### EXCERPTED RECORDS ###

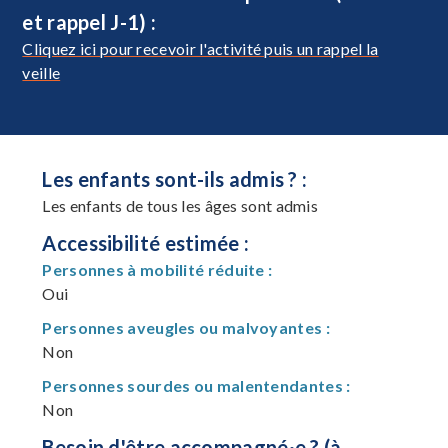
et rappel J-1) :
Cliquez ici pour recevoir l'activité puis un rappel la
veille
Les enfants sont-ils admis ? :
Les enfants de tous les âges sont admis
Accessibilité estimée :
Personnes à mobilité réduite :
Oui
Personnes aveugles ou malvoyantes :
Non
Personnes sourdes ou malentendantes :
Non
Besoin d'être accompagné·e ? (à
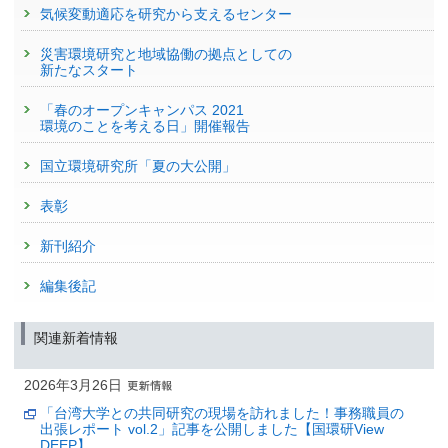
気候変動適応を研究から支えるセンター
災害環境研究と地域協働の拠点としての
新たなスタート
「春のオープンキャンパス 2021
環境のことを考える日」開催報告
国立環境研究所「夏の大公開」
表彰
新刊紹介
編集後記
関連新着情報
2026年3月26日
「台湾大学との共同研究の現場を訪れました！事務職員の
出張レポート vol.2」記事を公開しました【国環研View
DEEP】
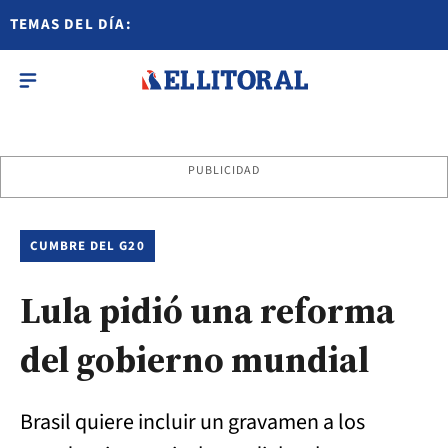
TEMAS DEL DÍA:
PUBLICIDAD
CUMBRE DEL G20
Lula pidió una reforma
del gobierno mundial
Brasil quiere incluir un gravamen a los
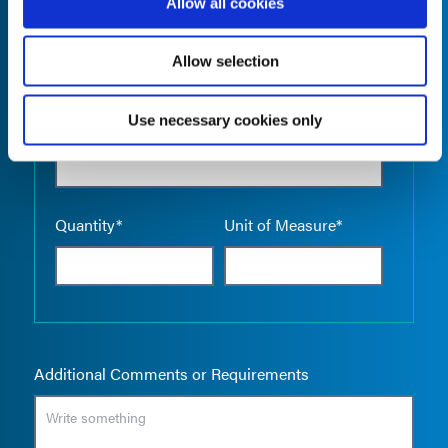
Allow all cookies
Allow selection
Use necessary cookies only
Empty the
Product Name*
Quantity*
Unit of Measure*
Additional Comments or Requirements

###
### EXCERPTED RECORDS ###

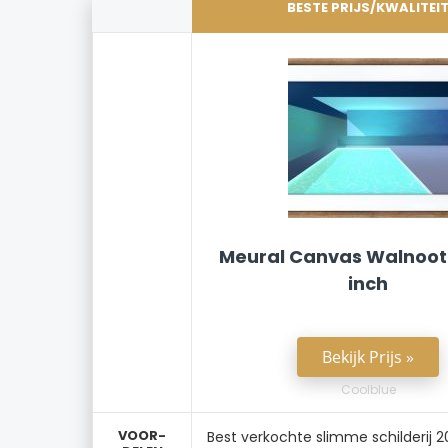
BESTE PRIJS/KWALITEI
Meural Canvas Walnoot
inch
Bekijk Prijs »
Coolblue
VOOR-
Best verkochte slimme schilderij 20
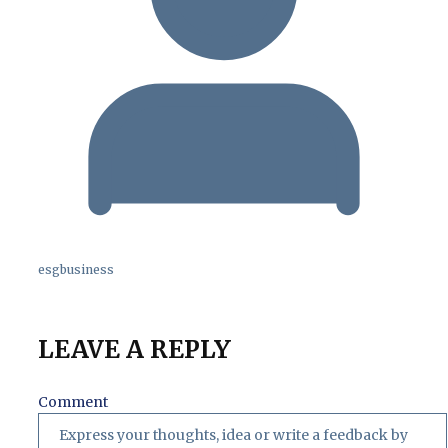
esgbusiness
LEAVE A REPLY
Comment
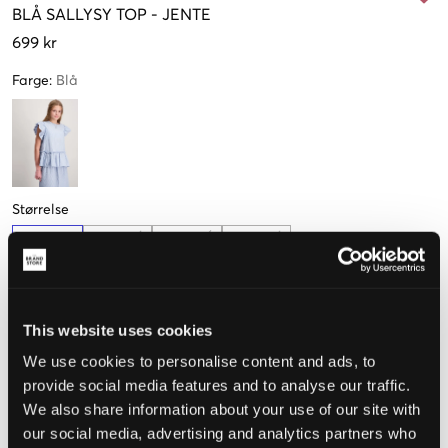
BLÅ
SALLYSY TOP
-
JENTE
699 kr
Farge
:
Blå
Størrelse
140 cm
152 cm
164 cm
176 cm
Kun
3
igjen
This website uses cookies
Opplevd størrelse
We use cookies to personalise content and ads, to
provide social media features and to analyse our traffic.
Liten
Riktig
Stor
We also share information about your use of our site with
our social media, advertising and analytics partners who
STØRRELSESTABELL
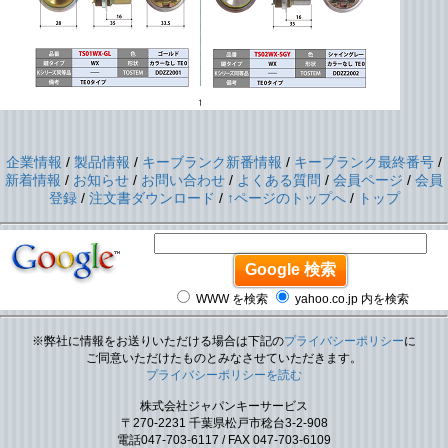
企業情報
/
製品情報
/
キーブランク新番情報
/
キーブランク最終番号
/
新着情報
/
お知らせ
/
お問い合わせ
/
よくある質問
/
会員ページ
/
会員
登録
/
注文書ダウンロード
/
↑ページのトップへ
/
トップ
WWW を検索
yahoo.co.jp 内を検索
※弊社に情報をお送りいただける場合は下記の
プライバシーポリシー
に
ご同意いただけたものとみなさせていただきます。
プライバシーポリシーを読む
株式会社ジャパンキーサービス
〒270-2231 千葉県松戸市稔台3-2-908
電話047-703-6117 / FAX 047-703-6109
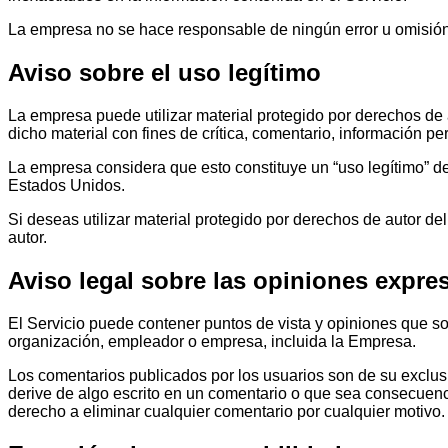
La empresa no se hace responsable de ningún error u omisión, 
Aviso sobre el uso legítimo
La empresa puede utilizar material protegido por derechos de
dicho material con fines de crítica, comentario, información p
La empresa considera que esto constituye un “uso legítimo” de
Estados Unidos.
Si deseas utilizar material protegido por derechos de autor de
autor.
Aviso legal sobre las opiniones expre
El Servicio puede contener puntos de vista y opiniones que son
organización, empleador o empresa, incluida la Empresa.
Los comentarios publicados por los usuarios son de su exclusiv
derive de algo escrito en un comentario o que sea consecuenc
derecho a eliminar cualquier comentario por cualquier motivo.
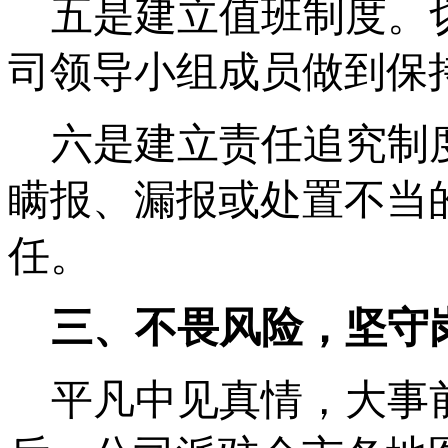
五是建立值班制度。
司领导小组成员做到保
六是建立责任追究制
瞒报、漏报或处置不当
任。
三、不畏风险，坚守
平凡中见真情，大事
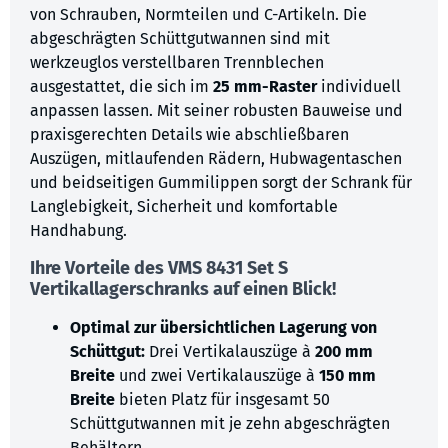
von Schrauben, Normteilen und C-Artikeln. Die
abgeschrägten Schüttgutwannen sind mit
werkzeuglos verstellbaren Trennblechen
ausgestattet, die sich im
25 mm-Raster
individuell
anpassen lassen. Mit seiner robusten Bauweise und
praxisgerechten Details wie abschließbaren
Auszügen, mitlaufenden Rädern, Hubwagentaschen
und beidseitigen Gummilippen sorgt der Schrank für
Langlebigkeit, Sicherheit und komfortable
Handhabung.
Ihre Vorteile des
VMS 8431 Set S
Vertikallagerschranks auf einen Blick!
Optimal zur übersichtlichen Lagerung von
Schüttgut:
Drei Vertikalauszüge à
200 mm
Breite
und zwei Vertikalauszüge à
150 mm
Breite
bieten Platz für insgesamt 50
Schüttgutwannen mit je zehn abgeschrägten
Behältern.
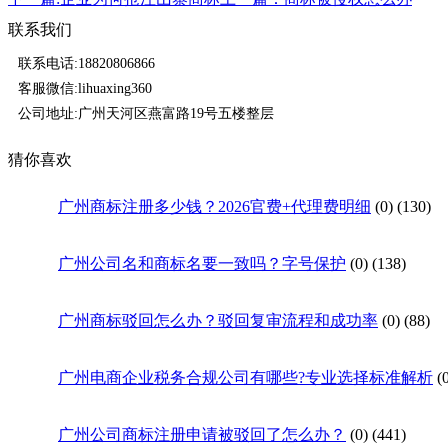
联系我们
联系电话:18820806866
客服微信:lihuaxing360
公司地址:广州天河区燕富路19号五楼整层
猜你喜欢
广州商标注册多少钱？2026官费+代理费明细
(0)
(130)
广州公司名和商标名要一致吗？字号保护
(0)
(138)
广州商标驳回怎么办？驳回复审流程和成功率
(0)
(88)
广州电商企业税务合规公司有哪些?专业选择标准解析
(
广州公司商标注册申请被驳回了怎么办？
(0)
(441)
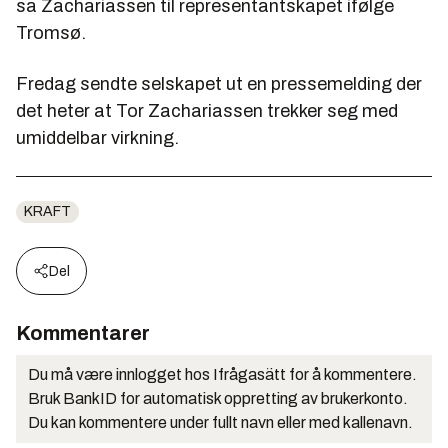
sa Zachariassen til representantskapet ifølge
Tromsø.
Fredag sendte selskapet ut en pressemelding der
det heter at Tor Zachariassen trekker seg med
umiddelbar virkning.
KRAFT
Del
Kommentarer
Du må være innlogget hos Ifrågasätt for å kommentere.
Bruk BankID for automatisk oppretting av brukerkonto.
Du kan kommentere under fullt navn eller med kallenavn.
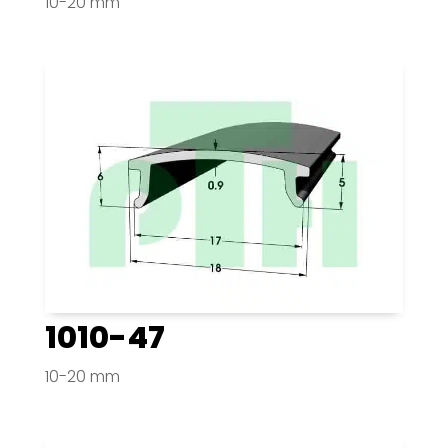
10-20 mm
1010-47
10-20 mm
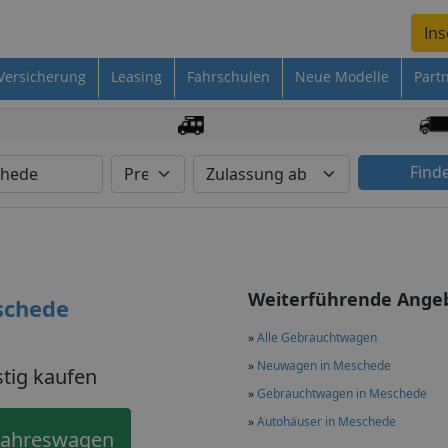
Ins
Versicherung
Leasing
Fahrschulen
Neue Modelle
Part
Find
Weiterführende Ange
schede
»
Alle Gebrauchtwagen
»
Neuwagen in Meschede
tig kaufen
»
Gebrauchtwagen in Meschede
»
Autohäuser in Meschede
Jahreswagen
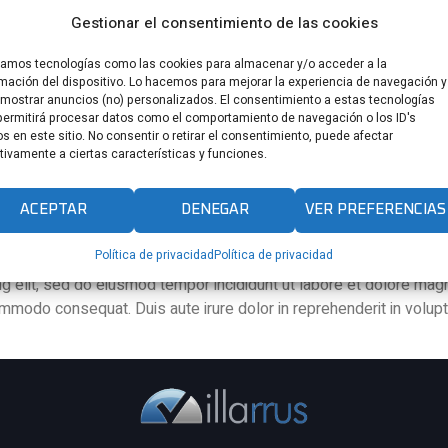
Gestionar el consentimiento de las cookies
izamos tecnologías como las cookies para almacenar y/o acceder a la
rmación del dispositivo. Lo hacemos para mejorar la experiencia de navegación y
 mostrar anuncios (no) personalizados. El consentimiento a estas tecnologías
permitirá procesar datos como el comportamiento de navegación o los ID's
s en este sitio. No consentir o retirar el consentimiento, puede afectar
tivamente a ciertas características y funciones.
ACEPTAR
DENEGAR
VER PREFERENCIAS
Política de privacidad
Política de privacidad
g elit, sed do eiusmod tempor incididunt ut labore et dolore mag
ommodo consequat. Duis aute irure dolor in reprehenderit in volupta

###

## EXERCISE PROMPT
Those lines of the records that contain the string "abgeschrägten" should be identified and copied.

## PROBLEM SOLUTION
abgeschrägten Schüttgutwannen sind mit
Schüttgutwannen mit je zehn abgeschrägten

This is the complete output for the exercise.